Problem requirements - A word-for-word retyping of the listing is the goal.

Exercise material -
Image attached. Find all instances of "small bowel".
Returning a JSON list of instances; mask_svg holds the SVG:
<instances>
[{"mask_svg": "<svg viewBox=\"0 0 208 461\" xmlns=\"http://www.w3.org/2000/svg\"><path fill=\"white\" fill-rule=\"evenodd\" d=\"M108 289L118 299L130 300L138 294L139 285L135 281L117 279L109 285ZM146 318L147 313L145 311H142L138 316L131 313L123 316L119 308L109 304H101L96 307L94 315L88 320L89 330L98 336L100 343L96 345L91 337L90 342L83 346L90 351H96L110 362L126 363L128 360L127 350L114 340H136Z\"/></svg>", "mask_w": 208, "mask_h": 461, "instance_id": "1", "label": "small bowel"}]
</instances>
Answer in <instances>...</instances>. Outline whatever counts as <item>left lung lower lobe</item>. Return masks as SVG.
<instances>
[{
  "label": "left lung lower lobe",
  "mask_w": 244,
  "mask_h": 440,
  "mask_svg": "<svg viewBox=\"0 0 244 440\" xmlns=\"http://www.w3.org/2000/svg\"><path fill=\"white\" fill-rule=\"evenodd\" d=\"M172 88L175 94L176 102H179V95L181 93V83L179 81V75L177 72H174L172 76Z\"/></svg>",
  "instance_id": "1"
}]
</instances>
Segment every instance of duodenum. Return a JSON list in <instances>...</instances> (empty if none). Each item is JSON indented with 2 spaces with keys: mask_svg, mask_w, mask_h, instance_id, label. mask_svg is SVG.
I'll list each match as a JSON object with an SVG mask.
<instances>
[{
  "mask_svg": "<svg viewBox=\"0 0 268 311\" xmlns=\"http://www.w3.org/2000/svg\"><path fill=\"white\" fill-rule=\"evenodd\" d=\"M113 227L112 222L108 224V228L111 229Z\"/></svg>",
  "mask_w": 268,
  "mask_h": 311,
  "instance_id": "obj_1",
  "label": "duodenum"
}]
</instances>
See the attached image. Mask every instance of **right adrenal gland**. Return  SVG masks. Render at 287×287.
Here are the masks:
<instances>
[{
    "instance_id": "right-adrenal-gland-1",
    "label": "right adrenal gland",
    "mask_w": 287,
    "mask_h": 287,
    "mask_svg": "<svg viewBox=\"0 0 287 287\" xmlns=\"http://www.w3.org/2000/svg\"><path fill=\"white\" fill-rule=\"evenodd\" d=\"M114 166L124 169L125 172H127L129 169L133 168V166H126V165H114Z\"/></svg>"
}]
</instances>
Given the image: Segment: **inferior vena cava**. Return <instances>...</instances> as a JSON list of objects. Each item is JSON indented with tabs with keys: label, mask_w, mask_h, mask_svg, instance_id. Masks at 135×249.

Answer for the task -
Image attached. Find all instances of "small bowel".
Returning a JSON list of instances; mask_svg holds the SVG:
<instances>
[{"mask_svg": "<svg viewBox=\"0 0 208 461\" xmlns=\"http://www.w3.org/2000/svg\"><path fill=\"white\" fill-rule=\"evenodd\" d=\"M108 289L118 299L130 300L138 294L139 285L135 281L117 279L109 285ZM146 318L147 313L145 311H142L138 316L131 313L123 316L119 308L109 304H101L96 307L94 315L88 320L89 330L98 336L100 343L96 345L91 337L90 342L83 346L90 351H96L110 362L126 363L128 360L127 350L114 340H136Z\"/></svg>", "mask_w": 208, "mask_h": 461, "instance_id": "1", "label": "small bowel"}]
</instances>
Answer in <instances>...</instances>. Outline whatever counts as <item>left lung lower lobe</item>. Return masks as SVG.
<instances>
[{
  "label": "left lung lower lobe",
  "mask_w": 244,
  "mask_h": 440,
  "mask_svg": "<svg viewBox=\"0 0 244 440\" xmlns=\"http://www.w3.org/2000/svg\"><path fill=\"white\" fill-rule=\"evenodd\" d=\"M172 88L175 94L176 102H179V95L181 93V83L179 81V75L177 72H174L172 76Z\"/></svg>",
  "instance_id": "1"
}]
</instances>
Segment every instance of duodenum. Return a JSON list in <instances>...</instances> (empty if none). Each item is JSON indented with 2 spaces with keys: mask_svg, mask_w, mask_h, instance_id, label. mask_svg is SVG.
I'll list each match as a JSON object with an SVG mask.
<instances>
[{
  "mask_svg": "<svg viewBox=\"0 0 268 311\" xmlns=\"http://www.w3.org/2000/svg\"><path fill=\"white\" fill-rule=\"evenodd\" d=\"M113 227L112 222L108 224V228L111 229Z\"/></svg>",
  "mask_w": 268,
  "mask_h": 311,
  "instance_id": "obj_1",
  "label": "duodenum"
}]
</instances>
See the attached image. Mask every instance of **right adrenal gland**. Return  SVG masks. Render at 287×287.
Here are the masks:
<instances>
[{
    "instance_id": "right-adrenal-gland-1",
    "label": "right adrenal gland",
    "mask_w": 287,
    "mask_h": 287,
    "mask_svg": "<svg viewBox=\"0 0 287 287\" xmlns=\"http://www.w3.org/2000/svg\"><path fill=\"white\" fill-rule=\"evenodd\" d=\"M114 166L124 169L125 172H127L129 169L133 168V166H126V165H114Z\"/></svg>"
}]
</instances>
Given the image: Segment: **inferior vena cava**. Return <instances>...</instances> as a JSON list of objects. Each item is JSON indented with tabs with keys: label, mask_w, mask_h, mask_svg, instance_id. Masks at 135×249.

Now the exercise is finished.